Hungary opts out of EU competitiveness pact


Hungary is to opt out of the proposed EU competitiveness pact because of its opposition to the proposed adoption of a common consolidated corporate tax base.

Euro-zone leaders agreed the competitiveness pact to increase market confidence as they seek to end the euro debt crisis. EU member states outside the euro-zone, such as Hungary, are allowed to opt out of the pact. The common consolidated corporate tax base is an important, but controversial part of this pact.

In addition to unifying the rules of calculating the corporate income tax base, the proposed Directive on the common consolidated corporate tax base would allow cross-border consolidation of profits and losses and eliminate the need to apply transfer pricing legislation for intra-group transactions within the EU. Corporate tax rates would remain in the competence of each Member State and thus rest unharmonised.

Hungary’s Prime Minister has said that, from a strategic point of view, he did not support the proposal for member states to adopt a common consolidated corporate tax base.

However, he expressed support for the other main objectives of the pact, as they are consistent with Hungary’s recently announced budgetary reforms.
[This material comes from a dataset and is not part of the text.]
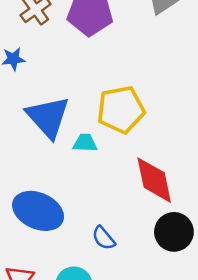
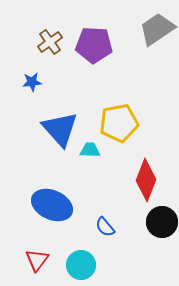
red diamond: (154, 180) -> (146, 180), turned 33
These are: enhancing competitiveness, boosting employment, improving the sustainability of public finances and strengthening financial stability.

The Ministry of National Economics has said that the pact does not fit into Hungary’s corporate tax policy. According to its calculations, the proposed common consolidated corporate tax base would cause a drop in Hungary’s corporate income tax revenues, end the tax system’s flexibility and jeopardise revenues from the local business tax.

Even Brussels estimates that this step would reduce Hungary’s GDP by 0.2-0.9 percentage points. This seems largely due to the proposed apportionment formula for distributing the consolidated tax base among the countries in which the corporate group has its subsidiaries. This does not seem to favour CEE countries, due to its heavy reliance on sales revenues and salary-related expenses.